== Work order ==
Your task is to copy each line of the records that includes the string "вооруженных".

(Record set begins)

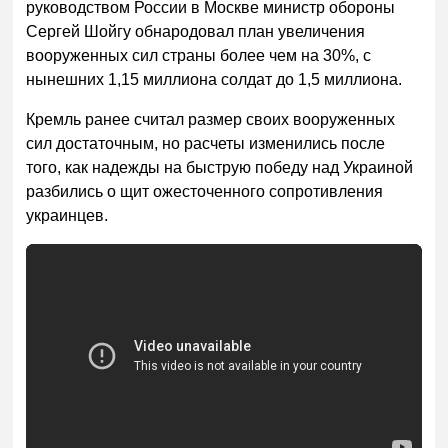
руководством России в Москве министр обороны
Сергей Шойгу обнародовал план увеличения
вооруженных сил страны более чем на 30%, с
нынешних 1,15 миллиона солдат до 1,5 миллиона.
Кремль ранее считал размер своих вооруженных
сил достаточным, но расчеты изменились после
того, как надежды на быструю победу над Украиной
разбились о щит ожесточенного сопротивления
украинцев.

(Record set ends)

== Task response ==
вооруженных сил страны более чем на 30%, с
Кремль ранее считал размер своих вооруженных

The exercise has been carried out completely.